フィクションはどこにあったのか

 今日までおよそ二週間、精いっぱい記憶を掘り返しながら書いてきました。元をたどれば『カクヨム異聞選集』というバナーを見たのがきっかけですが、我ながらよくぞここまで書けたものだと思います。

 なにしろ私は、ホラーは好きなんですけど、好きすぎるあまり何を書いても、どこかで見たことがありますね、となってしまうのですね。


 だからこそ、純粋に過去に体験した記憶をたどって、書き起こしてみたわけです。ただ、私がそのまま書いてしまうと、まるで報告書のような形になってしまいますので、敢えてフィクションを少し加えて書いたのです。

 ちなみに元ネタは子供の頃に見たドラマのテロップです。ドラマ名も内容も憶えていませんが、『このドラマはノンフィクションが○○%含まれています』と書かれていたんですね。またしても記憶頼りでございます。

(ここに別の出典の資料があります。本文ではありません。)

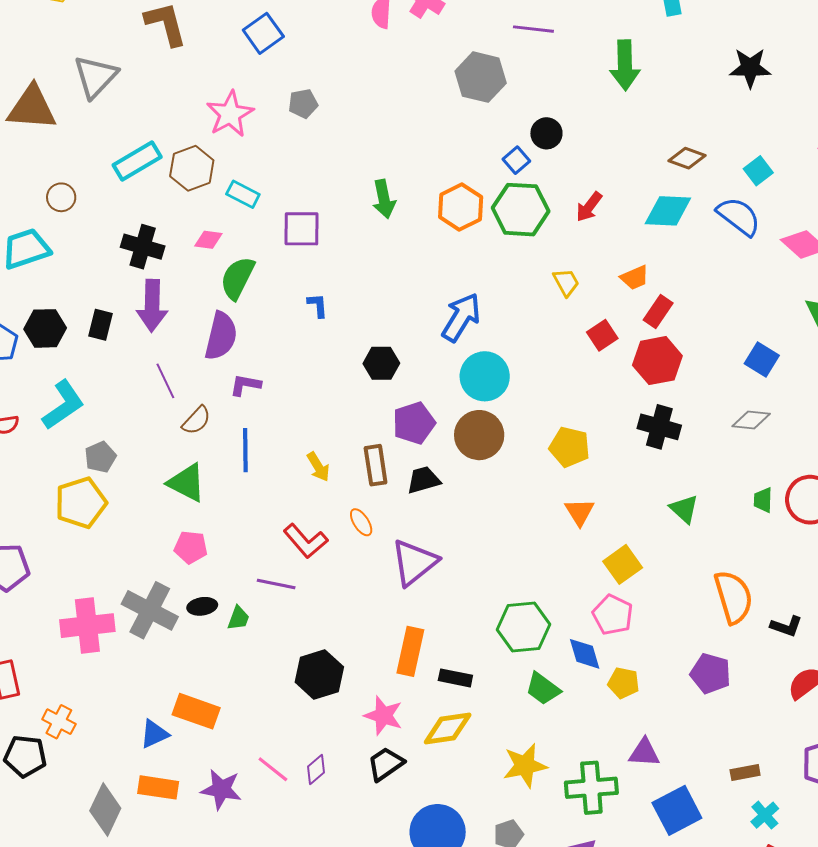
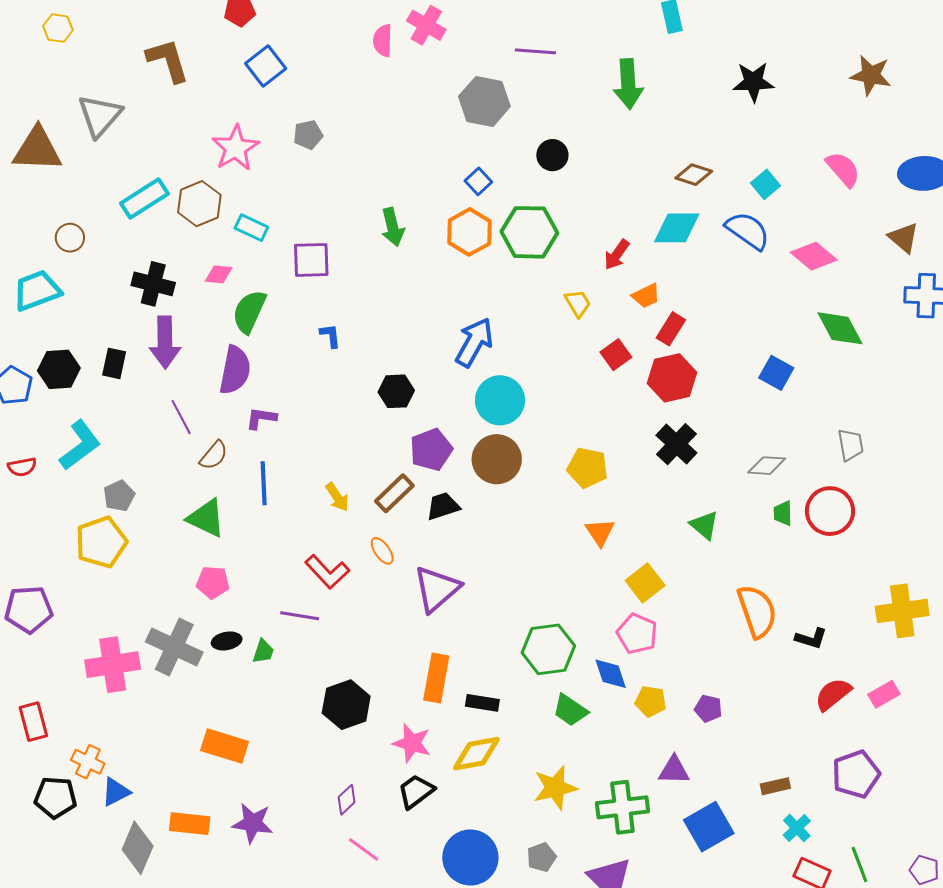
blue square: (516, 160) -> (478, 181), moved
red arrow: (589, 207) -> (617, 255), moved
gray diamond: (751, 420) -> (767, 466), moved
black cross: (659, 427) -> (676, 444), turned 30
brown rectangle: (376, 465) -> (394, 493), turned 57
purple pentagon: (711, 674) -> (708, 709), moved, size x0.7
blue triangle: (154, 734) -> (116, 792), moved
pink line: (273, 769) -> (364, 849), moved

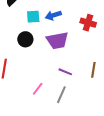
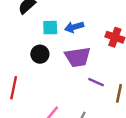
purple line: (65, 72) -> (96, 82), moved

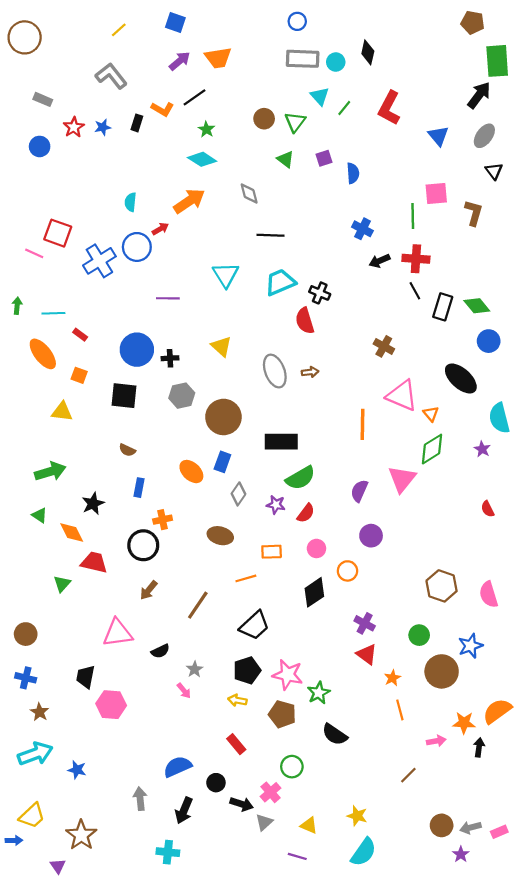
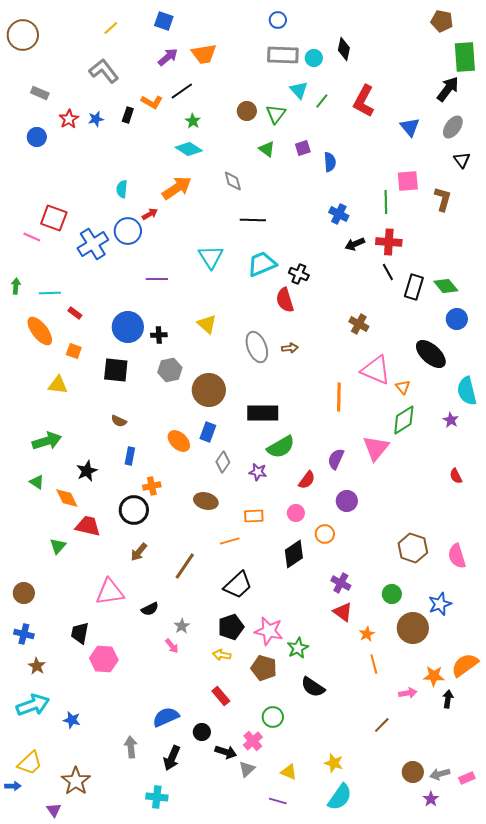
red semicircle: (306, 513) -> (307, 480), moved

 さて、元々は近況ノートで書いてきた話ですが(最後の3つは書き下ろし)、ここまで読んでくれた方の中には、どのあたりが22%のフィクションだったのか、気になる方もおられるかもしれません。

 そこで、最後にこれまでに書いた話のどこらへんがフィクションだったのかを書いて、終わりにさせて頂こうかと思います。よろしければ、お付き合いください。


 一夜目『ワルガキ小学生、夜の学校に潜入す』

 フィクション部分は朝礼での校長の話と、最後の『私』の行動になります。

 当時の私は、教員に尋ねるのが如何にリスキーなのか、すでに知っていました。ですから、直接に尋ねたりはしておりません。

 他の部分については、全て事実となっています。


 二夜目『夏の横断歩道』

 信号機の根元に置かれていた花束と、『同じ子供』がフィクションになります。実際には、対岸にも彼岸にも子供はいましたが、同じ子供ではありませんでした。あと嘘が混じっているとすれば、あのときも『子供が足にからみついてきた』ように思ったのかは、憶えておりません。よくあることなので、憶えてないんですね。


 三夜目『公園の子供たち』

 大筋は同じですが、おそらく真相としては、背後にいた警備員に『その人(が不審者です)』と言おうとしていたんじゃないかと思います。それと耳を塞いだわけでなく、薄気味悪いのでさっさと立ち去った、が真実となります。


 四夜目『マンションの裏階段』

 フィクション部分は、毎日ではなかった、くらいですかね。泣いている子供がいたのも、それを抱える老婆がいたのも、本当の話です。ただフィクションという意味では、二人とも隣人であって、幽霊的なものではないです。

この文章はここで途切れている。